The Raising of Lazarus
Historical Context
The Raising of Lazarus by the Master of the Sherborne Almshouse Triptych, painted around 1485 and now in St John's House, depicts the miracle in the Gospel of John in which Christ raises his friend Lazarus of Bethany from the dead four days after his burial — the greatest of Christ's miracles before his own Resurrection, and the event that the Gospels record as triggering the final decision by the Jewish authorities to have him killed. This master, named for a triptych in the Sherborne Almshouse, was an English or English-influenced Flemish painter active in the southern English cultural orbit in the late fifteenth century, producing devotional panels that reflect the Flemish naturalistic tradition adapted to English patronage tastes.

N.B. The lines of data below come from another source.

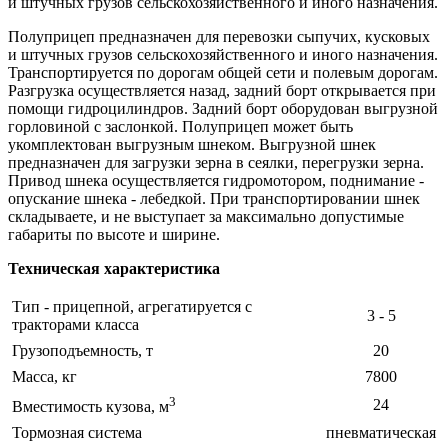
и штучных грузов сельскохозяйственного и иного назначения.
Полуприцеп предназначен для перевозки сыпучих, кусковых
и штучных грузов сельскохозяйственного и иного назначения.
Транспортируется по дорогам общей сети и полевым дорогам.
Разгрузка осуществляется назад, задний борт открывается при
помощи гидроцилиндров. Задний борт оборудован выгрузной
горловиной с заслонкой. Полуприцеп может быть
укомплектован выгрузным шнеком. Выгрузной шнек
предназначен для загрузки зерна в сеялки, перегрузки зерна.
Привод шнека осуществляется гидромотором, поднимание -
опускание шнека - лебедкой. При транспортировании шнек
складываете, и не выступает за максимально допустимые
габариты по высоте и ширине.
Техническая характеристика
Тип - прицепной, агрегатируется с
3 - 5
тракторами класса
Грузоподъемность, т
20
Масса, кг
7800
3
24
Вместимость кузова, м
Тормозная система
пневматическая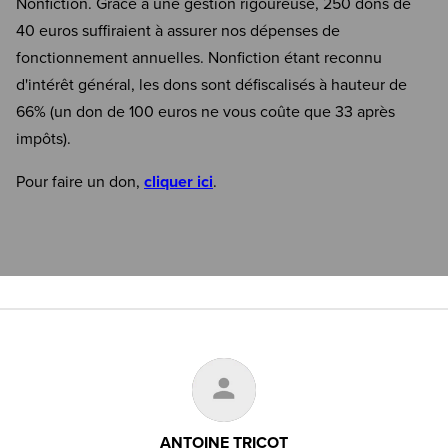
Nonfiction. Grâce à une gestion rigoureuse, 250 dons de
40 euros suffiraient à assurer nos dépenses de
fonctionnement annuelles. Nonfiction étant reconnu
d'intérêt général, les dons sont défiscalisés à hauteur de
66% (un don de 100 euros ne vous coûte que 33 après
impôts).
Pour faire un don,
cliquer ici
.
ANTOINE TRICOT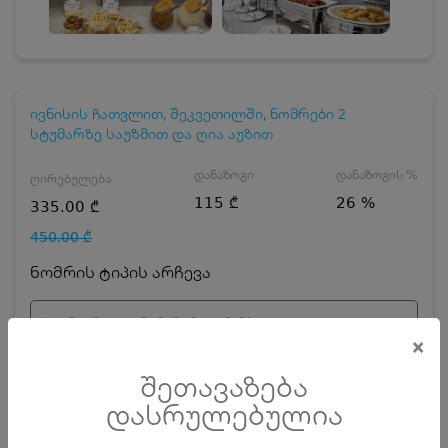
ივნისის ჩათვლით, შეკვეთილში, ნომრები 2
სტუმარზე საუზმით და ღია აუზით
დანაზოგი
დანაზოგის %
ღირებულება
115 ₾
26 %
335.00 ₾
450.00 ₾
ნომრის ტიპის არჩევა
სტანდარტული ნომერი 2 სტუმარზე
×
დღეების რაოდენობა
ზრდასრული
შეთავაზება
დასრულებულია
ჯავშნის კოდის ღირებულება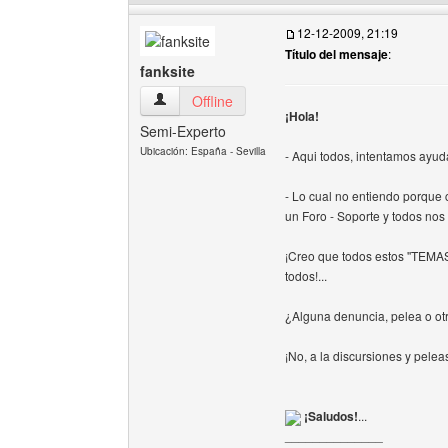
12-12-2009, 21:19
Título del mensaje
:
fanksite
fanksite Ver perfil del usuario
Offline
¡Hola!
Semi-Experto
Ubicación: España - Sevilla
- Aqui todos, intentamos a
- Lo cual no entiendo porque 
un Foro - Soporte y todos nos
¡Creo que todos estos ''TEM
todos!...
¿Alguna denuncia, pelea o o
¡No, a la discursiones y pelea
¡Saludos!
...
______________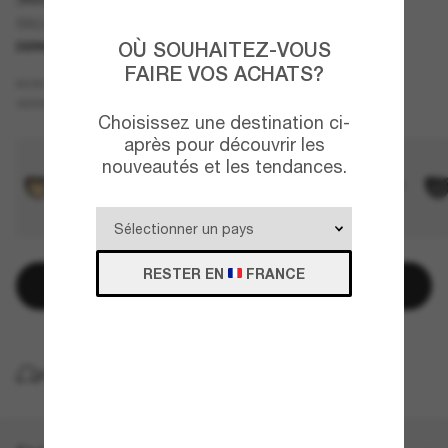
SK6002
OÙ SOUHAITEZ-VOUS
DERNIÈRE CHANCE
UNIQUEMENT EN LIGNE
FAIRE VOS ACHATS?
Vert
MONTURE
Bleu
VERRES
Choisissez une destination ci-
après pour découvrir les
nouveautés et les tendances.
RESTER EN
FRANCE
Ajouter au panier
LIVRAISON À DOMICILE GRATUITE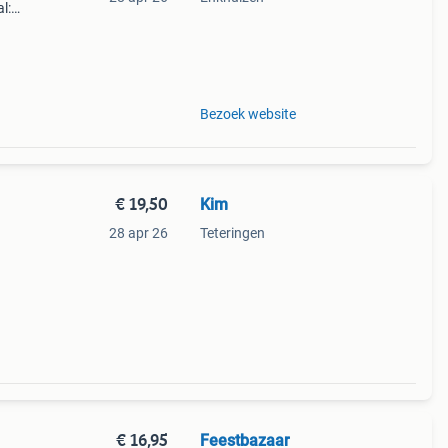
l:
e en
Bezoek website
€ 19,50
Kim
28 apr 26
Teteringen
€ 16,95
Feestbazaar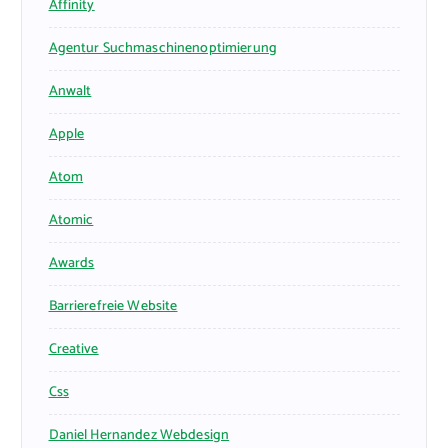
Affinity
Agentur Suchmaschinenoptimierung
Anwalt
Apple
Atom
Atomic
Awards
Barrierefreie Website
Creative
Css
Daniel Hernandez Webdesign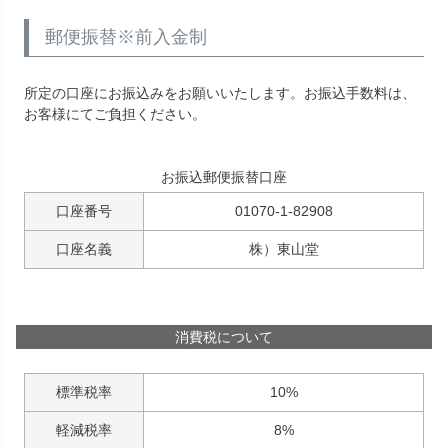
郵便振替※前入金制
所定の口座にお振込みをお願いいたします。お振込手数料は、
お客様にてご負担ください。
お振込郵便振替口座
口座番号
01070-1-82908
口座名義
株）東山堂
消費税について
標準税率
10%
軽減税率
8%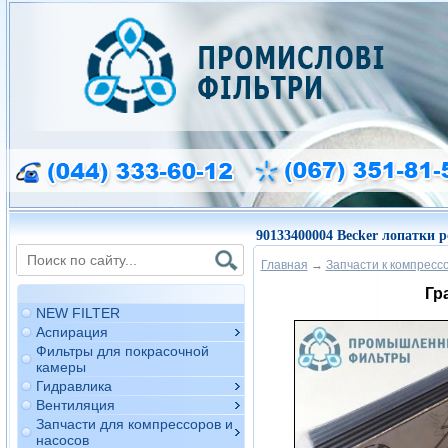
90133400004 Becker лопатки р
Главная
→
Запчасти к компресс
Гр
NEW FILTER
Аспирация
Фильтры для покрасочной
камеры
Гидравлика
Вентиляция
Запчасти для компрессоров и
насосов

The Raising of Lazarus was a subject of profound theological resonance — Christ's power over death demonstrated before the Passion — and its representation in a hospital or almshouse context would have spoken directly to the inhabitants facing illness and death.
Technical Analysis
The master renders the miracle with the descriptive naturalism of the Flemish tradition, depicting the unwrapped Lazarus emerging from the tomb while the surrounding figures react with wonder, and Martha and Mary kneel before Christ. The landscape setting and the architectural tomb entrance are rendered with Flemish spatial precision appropriate to the master's training.